> [Task to carry out] Once you find the line containing "At what (x,y)", set down exactly that line and every one after it through the end of the listing below, with both ends included and any pictures omitted.

> [Source material]
___

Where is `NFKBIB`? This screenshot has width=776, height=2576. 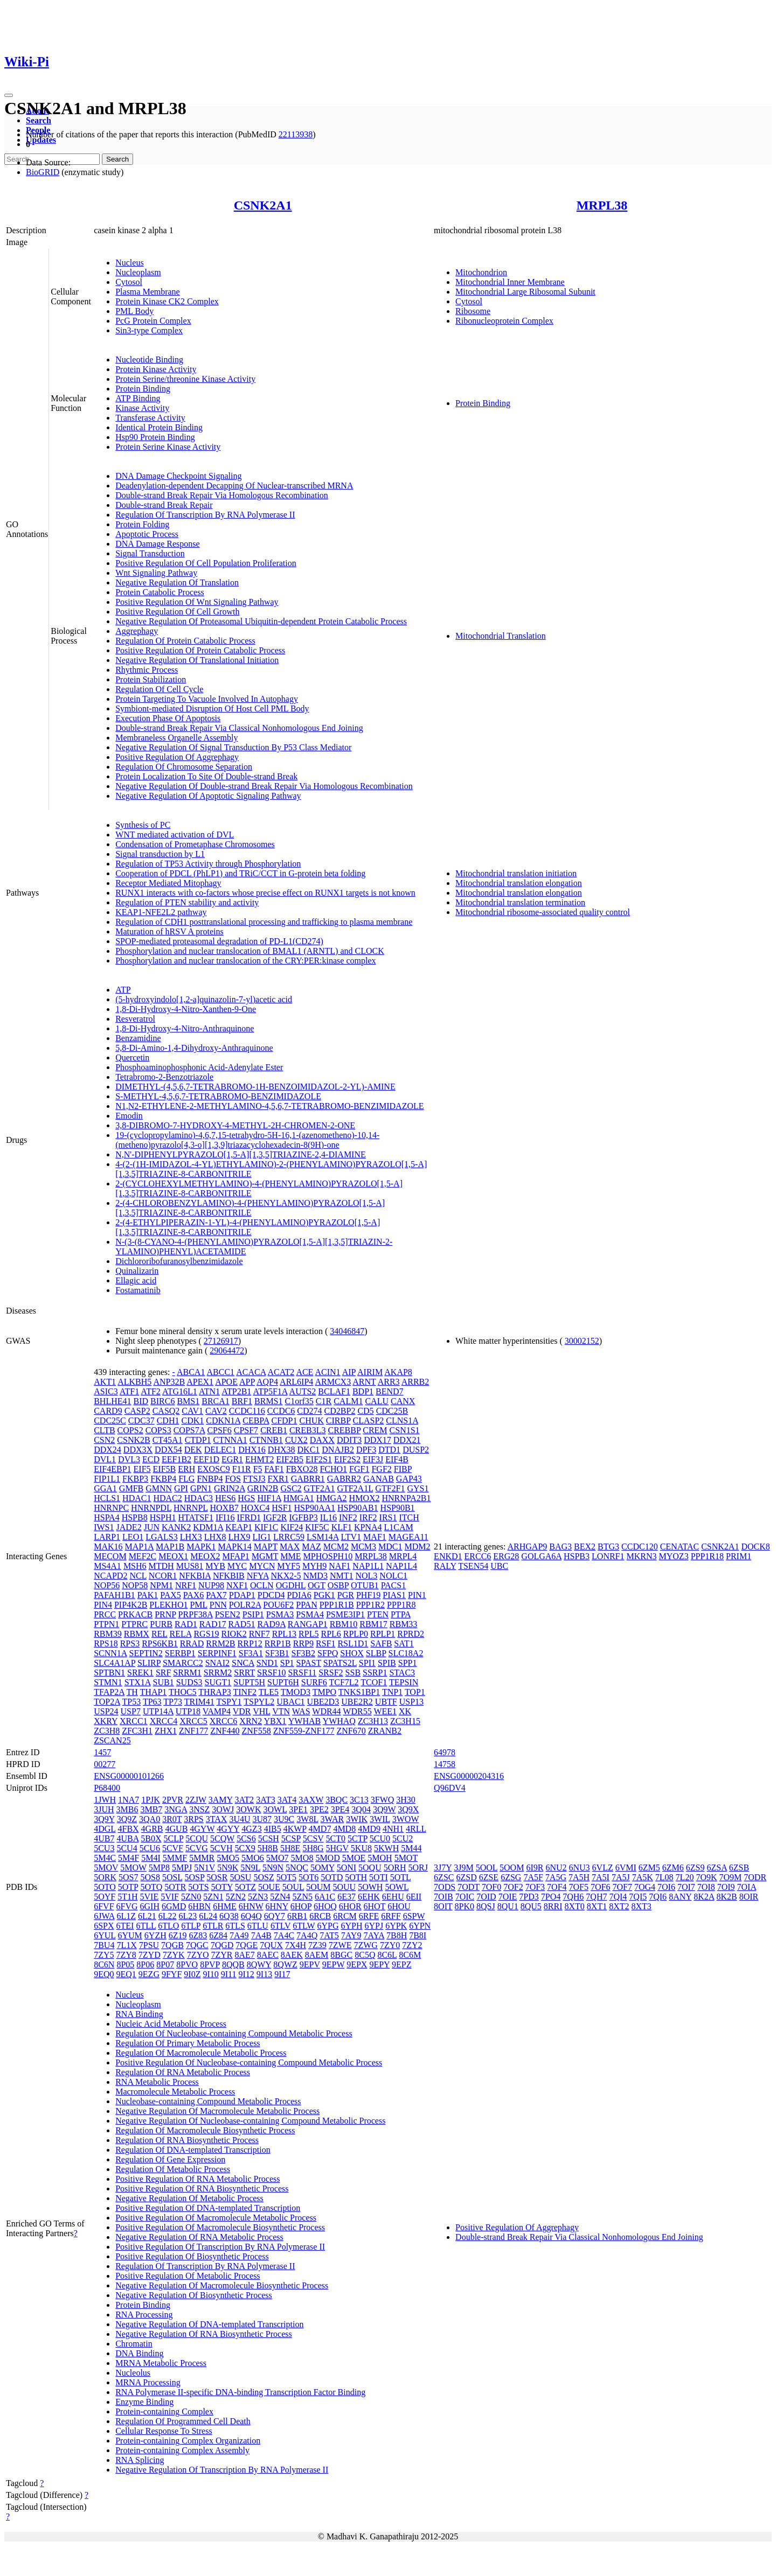 NFKBIB is located at coordinates (229, 1575).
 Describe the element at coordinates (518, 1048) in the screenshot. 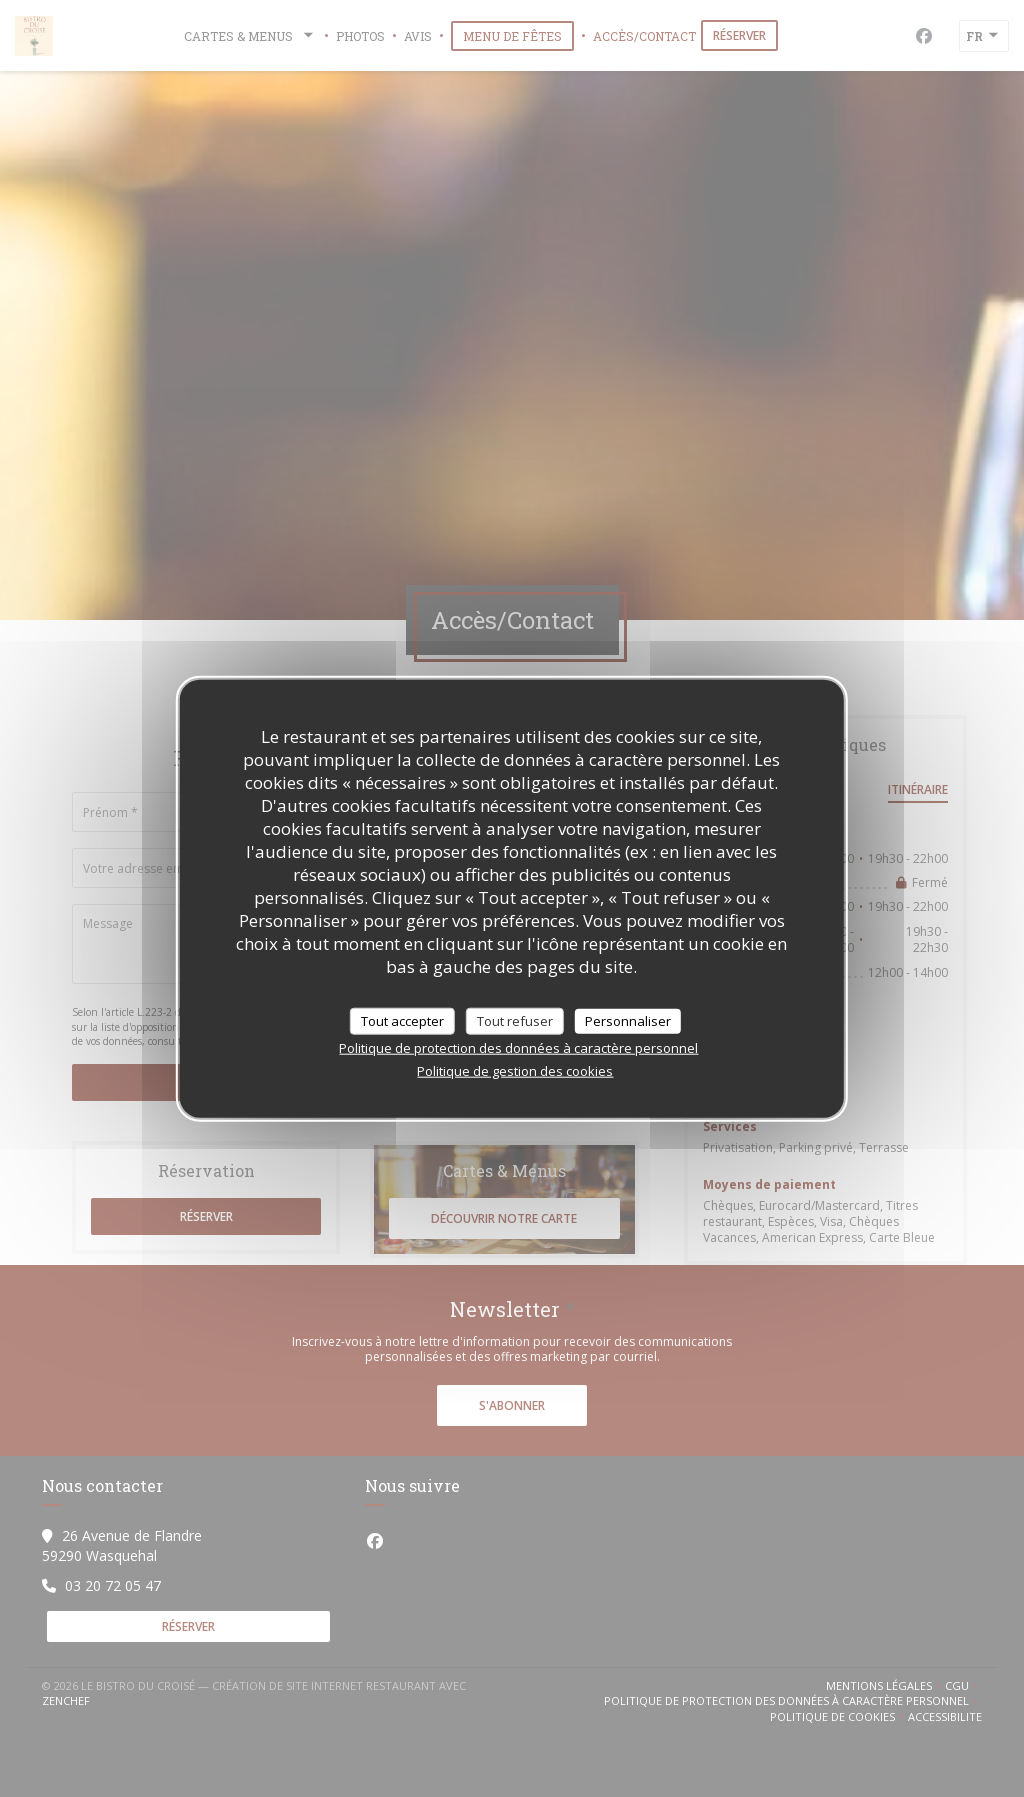

I see `Politique de protection des données à caractère personnel [link]` at that location.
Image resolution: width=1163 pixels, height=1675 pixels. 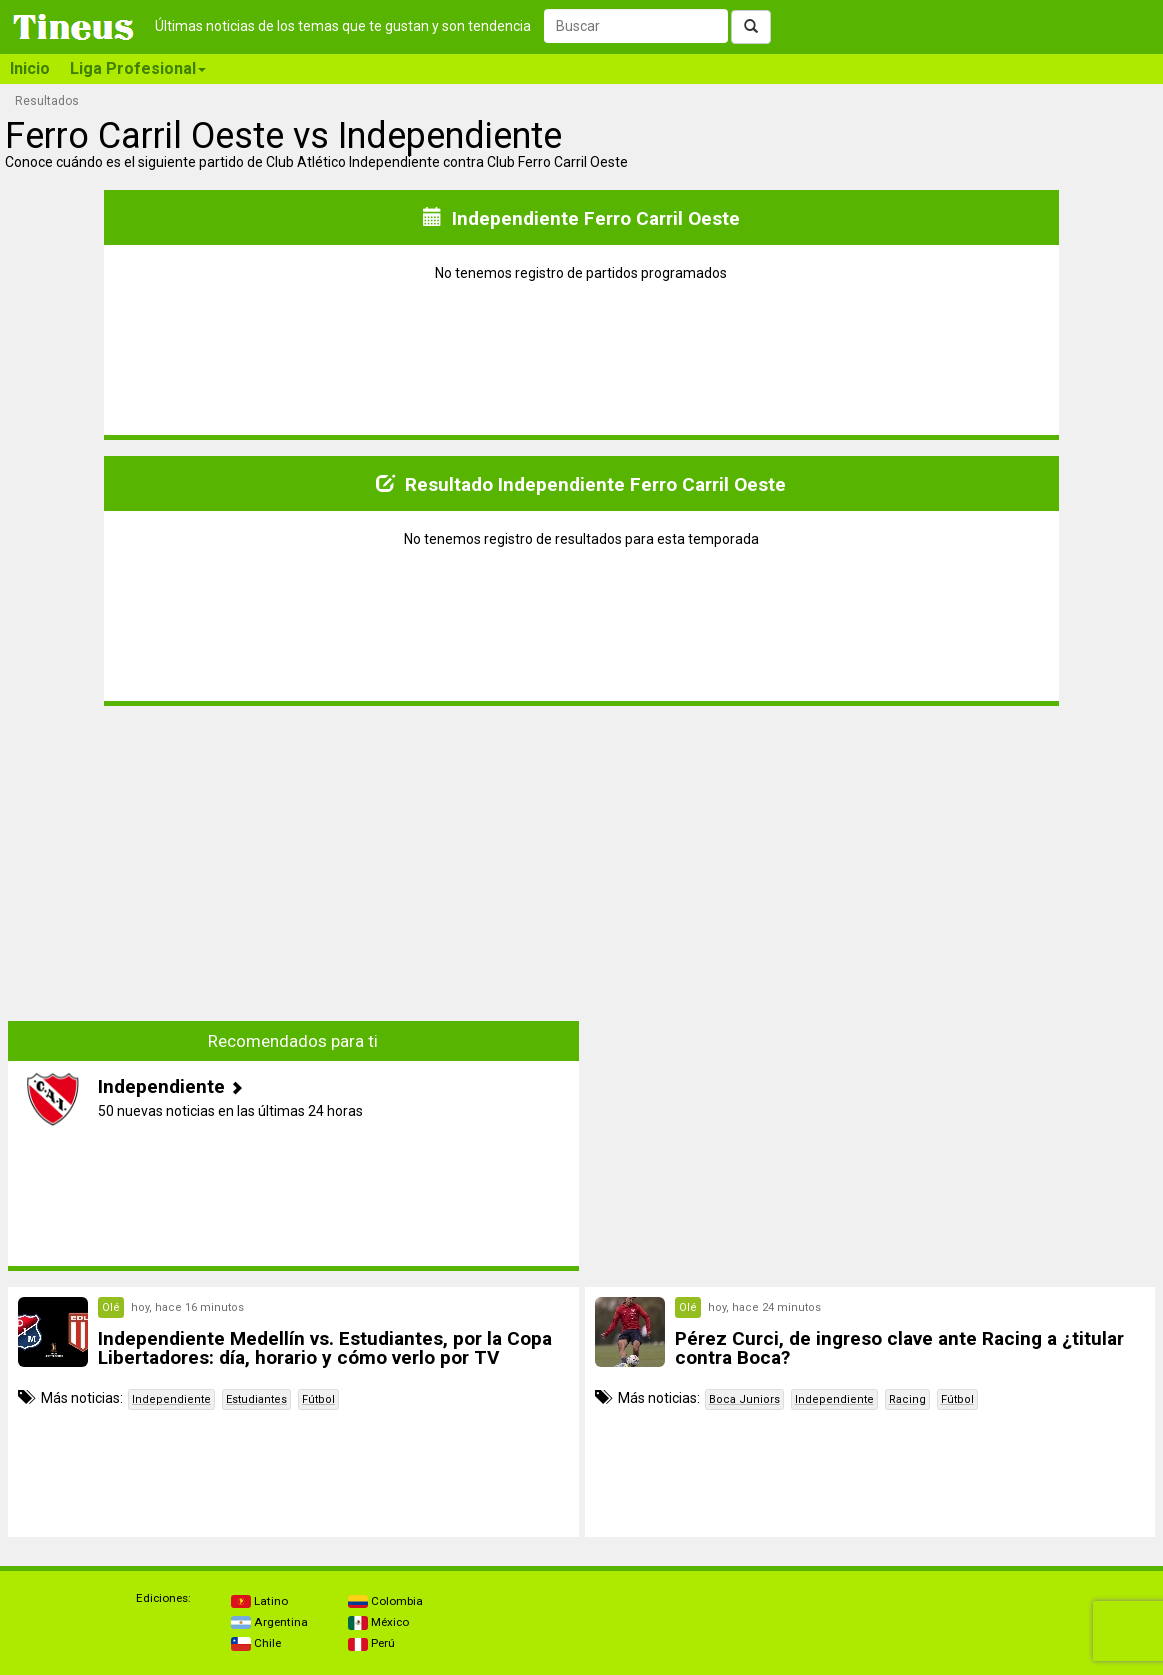 I want to click on Chile, so click(x=256, y=1643).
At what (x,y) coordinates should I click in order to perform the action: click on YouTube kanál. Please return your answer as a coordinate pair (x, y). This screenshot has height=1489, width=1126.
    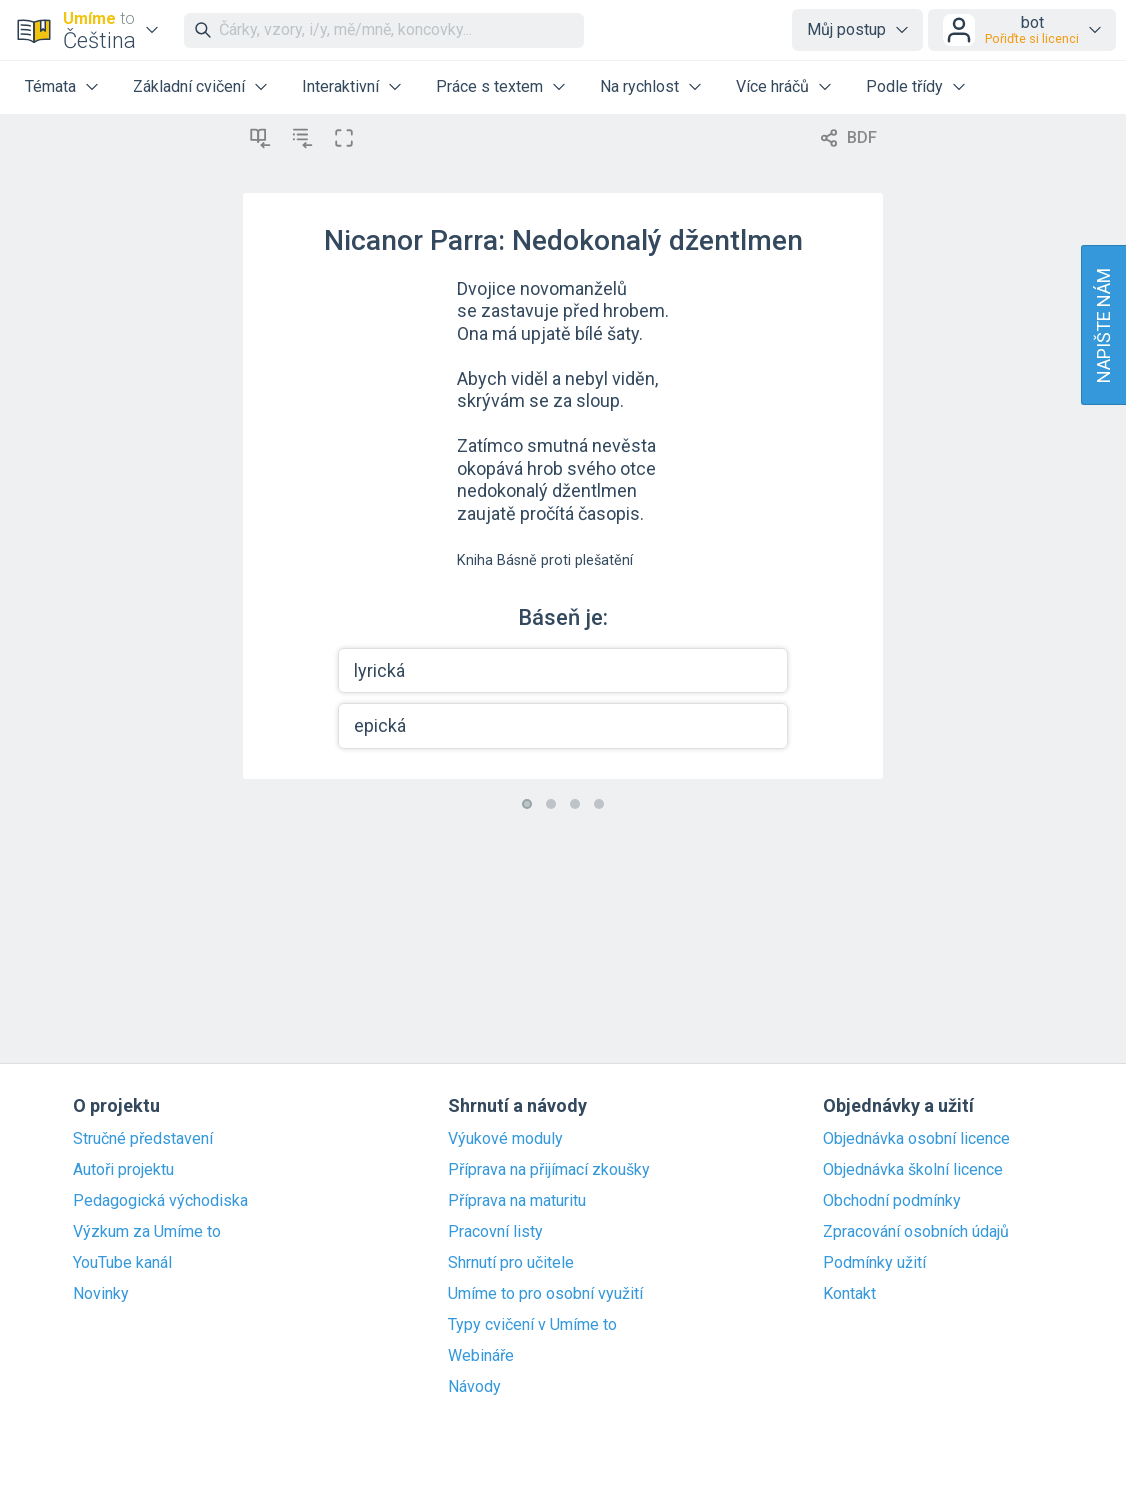
    Looking at the image, I should click on (122, 1263).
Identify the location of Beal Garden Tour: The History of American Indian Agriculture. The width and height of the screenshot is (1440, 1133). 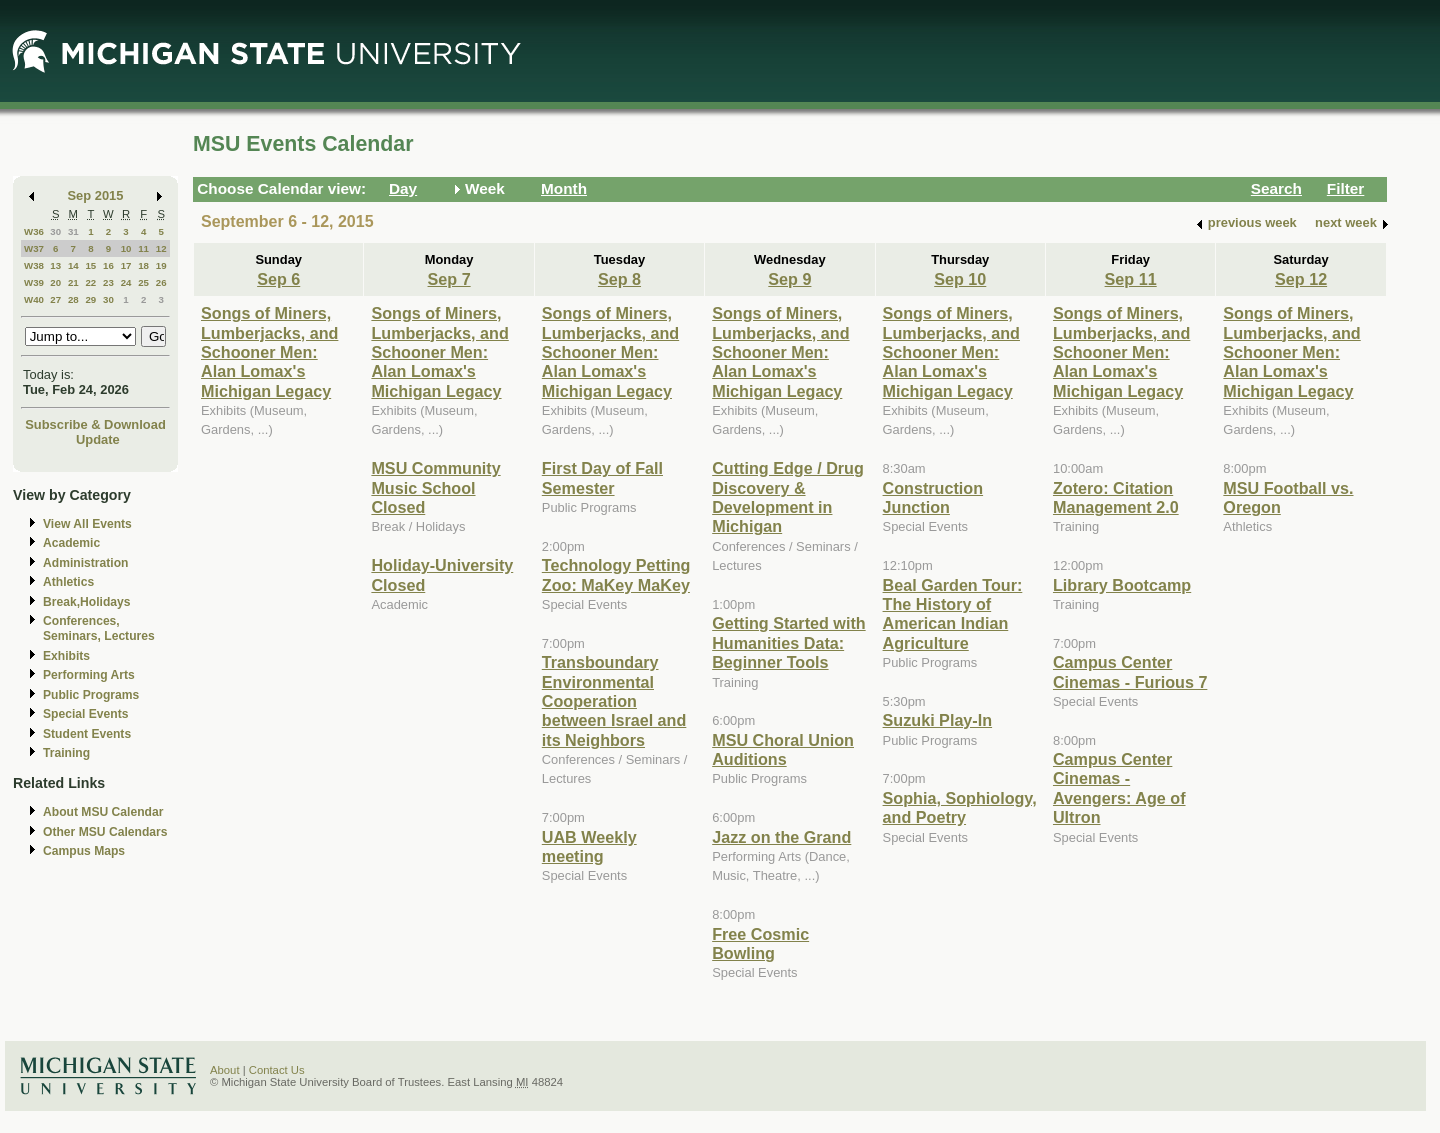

___

> [Response area]
At what (x,y) coordinates should I click in order to perform the action: click on YouTube kanál. Please return your answer as a coordinate pair (x, y). This screenshot has height=1489, width=1126.
    Looking at the image, I should click on (122, 1263).
Identify the location of Beal Garden Tour: The History of American Indian Agriculture. The width and height of the screenshot is (1440, 1133). 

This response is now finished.